MUC5AC is the most abundant gel-forming mucin in the ocular system. However, the specific function is unknown. In the present study, a Muc5ac knockout (KO) mouse model was subject to various physiological measurements as compared to its wide-type (WT) control. Interestingly, when KO mice were compared to WT mice, the mean tear break up time (TBUT) values were significantly lower and corneal fluorescein staining scores were significantly higher. But the tear volume was not changed. Despite the lack of Muc5ac expression in the conjunctiva of KO mice, Muc5b expression was significantly increased in these mice. Corneal opacification, varying in location and severity, was found in a few KO mice but not in WT mice. The present results suggest a significant difference in the quality, but not the quantity, of tear fluid in the KO mice compared to WT mice. Dry eye disease is multifactorial and therefore further evaluation of the varying components of the tear film, lacrimal unit and corneal structure of these KO mice may help elucidate the role of mucins in dry eye disease. Because Muc5ac knockout mice have clinical features of dry eye, this mouse model will be extremely useful for further studies regarding the pathophysiology of the ocular surface in dry eye in humans.

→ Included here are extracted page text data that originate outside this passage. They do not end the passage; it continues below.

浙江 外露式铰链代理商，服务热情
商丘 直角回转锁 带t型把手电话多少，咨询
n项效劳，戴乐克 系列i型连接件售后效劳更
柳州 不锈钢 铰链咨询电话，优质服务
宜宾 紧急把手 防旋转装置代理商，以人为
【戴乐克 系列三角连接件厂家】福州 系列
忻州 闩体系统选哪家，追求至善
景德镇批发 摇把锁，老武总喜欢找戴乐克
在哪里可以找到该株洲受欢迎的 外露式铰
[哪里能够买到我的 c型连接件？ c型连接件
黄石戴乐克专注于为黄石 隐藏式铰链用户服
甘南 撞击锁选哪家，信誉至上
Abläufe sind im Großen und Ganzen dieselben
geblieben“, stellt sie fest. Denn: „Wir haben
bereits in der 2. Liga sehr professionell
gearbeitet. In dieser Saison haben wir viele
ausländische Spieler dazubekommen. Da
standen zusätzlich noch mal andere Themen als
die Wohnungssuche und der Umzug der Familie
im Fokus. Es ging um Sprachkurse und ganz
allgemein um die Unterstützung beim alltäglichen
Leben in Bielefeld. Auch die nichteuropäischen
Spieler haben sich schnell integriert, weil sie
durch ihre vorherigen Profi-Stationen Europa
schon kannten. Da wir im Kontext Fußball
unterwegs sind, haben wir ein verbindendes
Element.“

Floyd AM, Zhou X, Evans C, Rompala OJ, Zhu L, Wang M, Chen Y.
PLoS One. 2012;7(12):e50704. doi: 10.1371/journal.pone.0050704. Epub 2012 Dec 18.

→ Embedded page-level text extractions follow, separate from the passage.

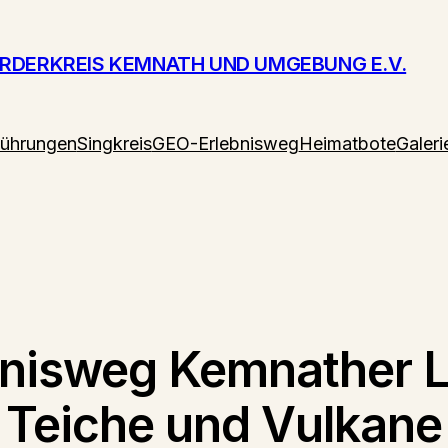
ÖRDERKREIS KEMNATH UND UMGEBUNG E.V.
führungen
Singkreis
GEO-Erlebnisweg
Heimatbote
Galeri
nisweg Kemnather L
Teiche und Vulkane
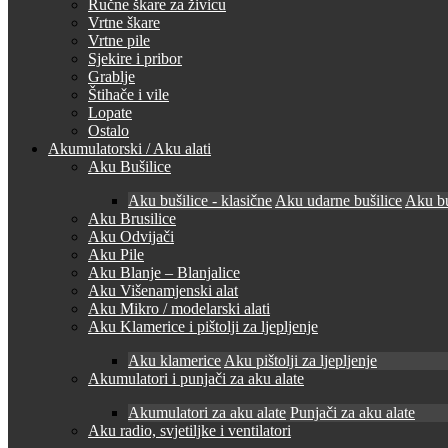
Ručne škare za živicu
Vrtne škare
Vrtne pile
Sjekire i pribor
Grablje
Štihače i vile
Lopate
Ostalo
Akumulatorski / Aku alati
Aku Bušilice
Aku bušilice - klasične
Aku udarne bušilice
Aku bu
Aku Brusilice
Aku Odvijači
Aku Pile
Aku Blanje – Blanjalice
Aku Višenamjenski alat
Aku Mikro / modelarski alati
Aku Klamerice i pištolji za ljepljenje
Aku klamerice
Aku pištolji za ljepljenje
Akumulatori i punjači za aku alate
Akumulatori za aku alate
Punjači za aku alate
Aku radio, svjetiljke i ventilatori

Department of Pharmacology and Toxicology, University of Arizona, Tucson, Arizona, United States of America ; Department of Ophthalmology and Vision Science, College of Medicine, University of Arizona, Tucson, Arizona, United States of America.

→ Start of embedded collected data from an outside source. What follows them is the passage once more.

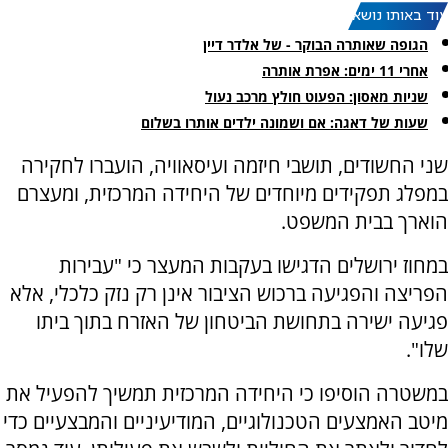
עוד באותו נושא:
הגופה שאותרה הבוקר - של אלדר דיין
אחרי 11 ימים: אפרת אותרה
שניות מאסון: הפעוט חולץ מרכב נעול
שעות של דאגה: אם ושמונה ילדים אותרו בשלום
שני החשודים, תושבי חיזמה ועיסאוויה, הועברו לחקירה
במפלג תפקידים מיוחדים של היחידה המרכזית, ומעצרם
הוארך בבית המשפט.
במחוז ירושלים הדגישו בעקבות המעצר כי "עבירות
הפריצה והפגיעה ברכוש הציבור אינן רק נזק כלכלי, אלא
פגיעה ישירה בתחושת הביטחון של האזרח בתוך ביתו
שלו".
במשטרה הוסיפו כי היחידה המרכזית תמשיך להפעיל את
מיטב האמצעים הטכנולוגיים, המודיעיניים והמבצעיים כדי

Abstract: LPRR4, another potential DES biomarker

Dry eye syndrome (DES) is a complex, multifactorial, immune-associated disorder of the tear and ocular surface. DES with a high prevalence world over needs identification of potential biomarkers so as to understand not only the disease mechanism but also to identify drug targets. In this study we looked for differentially expressed proteins in tear samples of DES to arrive at characteristic biomarkers. As part of a prospective case-control study, tear specimen were collected using Schirmer strips from 129 dry eye cases and 73 age matched controls. 2D electrophoresis (2DE) and Differential gel electrophoresis (DIGE) was done to identify differentially expressed proteins. One of the differentially expressed protein in DES is lacrimal proline rich 4 protein (LPRR4). LPRR4 protein expression was quantified by enzyme immune sorbent assay (ELISA). LPRR4 was down regulated significantly in all types of dry eye cases, correlating with the disease severity as measured by clinical investigations. Further characterization of the protein is required to assess its therapeutic potential in DES.

PLoS One. 2012;7(12):e51979. doi: 10.1371/journal.pone.0051979. Epub 2012 Dec 18.
Aluru SV, Agarwal S, Srinivasan B, Iyer GK, Rajappa SM, Tatu U, Padmanabhan P, Subramanian N, Narayanasamy A.
Biochemistry and Cell Biology Department, Vision Research Foundation, Sankara Nethralaya, Chennai, Tamilnadu, India.